FETÖ’nün amirallere suikast kumpasında adı niteleme yapılmadan iddianameye eklenen Doğu Perinçek, açtığı davada haklı bulundu. Yargıtay Hukuk Genel Kurulu, FETÖ’cü savcı Süleyman Pehlivan’ın keyfi davrandığına belirtti.

Vatan Partisi Genel Başkanı Doğu Perinçek, FETÖ’nün amirallere suikast kumpasına yönelik açtığı davada haklı bulundu. Adı Amirallere Suikast davası iddianamesinde herhangi bir nitelemede bulunmaksızın yer aldığı gerekçesiyle dava açan Perinçek, manevi tazminat almaya hak kazandı.

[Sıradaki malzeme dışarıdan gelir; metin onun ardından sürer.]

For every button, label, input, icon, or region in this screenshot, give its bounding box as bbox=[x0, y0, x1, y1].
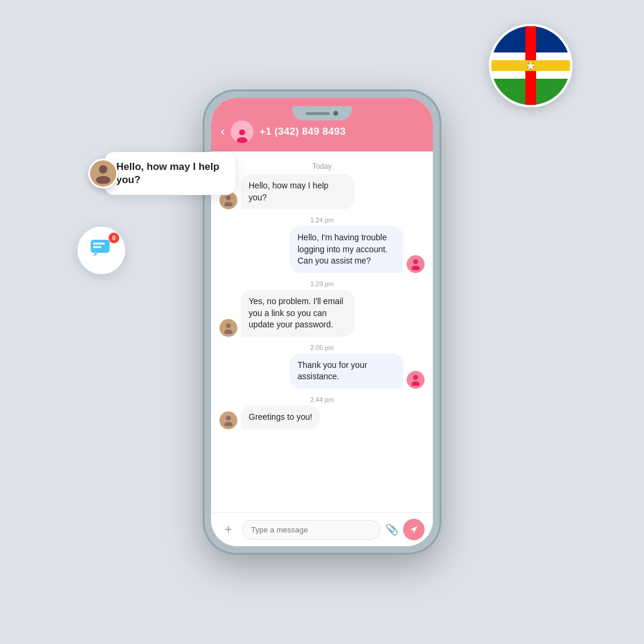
svg-point-7 bbox=[224, 329, 233, 334]
svg-point-6 bbox=[226, 323, 231, 328]
svg-point-5 bbox=[411, 265, 420, 270]
message-input[interactable] bbox=[242, 520, 380, 540]
bubble-sent: Hello, I'm having trouble logging into m… bbox=[290, 226, 403, 273]
send-button[interactable] bbox=[403, 519, 425, 540]
svg-rect-16 bbox=[93, 246, 101, 248]
svg-point-4 bbox=[413, 259, 418, 264]
message-row-sent: Hello, I'm having trouble logging into m… bbox=[219, 226, 425, 273]
svg-point-8 bbox=[413, 375, 418, 380]
notification-badge: 0 bbox=[109, 233, 119, 243]
chat-body: Today Hello, how may I help you? 1.24 pm bbox=[211, 151, 433, 512]
timestamp-4: 2.44 pm bbox=[219, 396, 425, 403]
header-phone-number: +1 (342) 849 8493 bbox=[259, 126, 346, 138]
header-avatar bbox=[231, 120, 253, 143]
timestamp-1: 1.24 pm bbox=[219, 216, 425, 224]
avatar-male-3 bbox=[219, 411, 237, 429]
notification-bubble: 0 bbox=[78, 227, 125, 274]
svg-point-1 bbox=[237, 137, 247, 143]
bubble-received-3: Greetings to you! bbox=[241, 405, 320, 429]
message-row-sent-2: Thank you for your assistance. bbox=[219, 354, 425, 389]
speaker bbox=[306, 112, 330, 115]
svg-point-2 bbox=[226, 196, 231, 200]
avatar-female-2 bbox=[407, 371, 425, 389]
svg-rect-15 bbox=[93, 243, 105, 244]
back-button[interactable]: ‹ bbox=[221, 125, 225, 138]
message-row-2: Yes, no problem. I'll email you a link s… bbox=[219, 290, 425, 337]
floating-sender-avatar bbox=[88, 159, 118, 188]
svg-point-12 bbox=[99, 165, 107, 174]
svg-point-3 bbox=[224, 202, 233, 207]
avatar-male-2 bbox=[219, 319, 237, 337]
svg-point-10 bbox=[226, 416, 231, 420]
flag-star: ★ bbox=[525, 58, 536, 73]
speech-bubble-text: Hello, how may I help you? bbox=[116, 160, 224, 187]
speech-bubble: Hello, how may I help you? bbox=[104, 152, 236, 195]
phone-screen: ‹ +1 (342) 849 8493 Today bbox=[211, 98, 433, 546]
attach-button[interactable]: 📎 bbox=[385, 523, 398, 536]
svg-point-11 bbox=[224, 422, 233, 426]
timestamp-2: 1.29 pm bbox=[219, 280, 425, 287]
bubble-received: Hello, how may I help you? bbox=[241, 174, 354, 209]
svg-point-0 bbox=[239, 129, 245, 135]
svg-point-9 bbox=[411, 381, 420, 386]
country-flag: ★ bbox=[489, 24, 572, 107]
add-button[interactable]: + bbox=[219, 521, 237, 538]
timestamp-3: 2.05 pm bbox=[219, 344, 425, 351]
camera bbox=[333, 111, 338, 116]
chat-input-area: + 📎 bbox=[211, 512, 433, 546]
svg-point-13 bbox=[96, 176, 110, 184]
bubble-received-2: Yes, no problem. I'll email you a link s… bbox=[241, 290, 354, 337]
phone-notch bbox=[292, 106, 352, 120]
date-divider: Today bbox=[219, 162, 425, 171]
phone-frame: ‹ +1 (342) 849 8493 Today bbox=[203, 89, 441, 555]
avatar-female bbox=[407, 255, 425, 273]
bubble-sent-2: Thank you for your assistance. bbox=[290, 354, 403, 389]
scene: ‹ +1 (342) 849 8493 Today bbox=[0, 0, 644, 644]
message-row: Hello, how may I help you? bbox=[219, 174, 425, 209]
message-row-3: Greetings to you! bbox=[219, 405, 425, 429]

2009’da başlayan Amirallere Suikast kumpasının soruşturma aşamasında Perinçek’in kitapları, yazıları ve özgeçmişine ilişkin bilgiler ele geçirilerek iddianameye eklendi. Perinçek, kişisel bilgilerinin Ceza Muhakemesi Kanununca (CMK) aykırı delil niteliğinde olduğunu belirterek kişilik değerlerine saldırı olduğunu ifade etti.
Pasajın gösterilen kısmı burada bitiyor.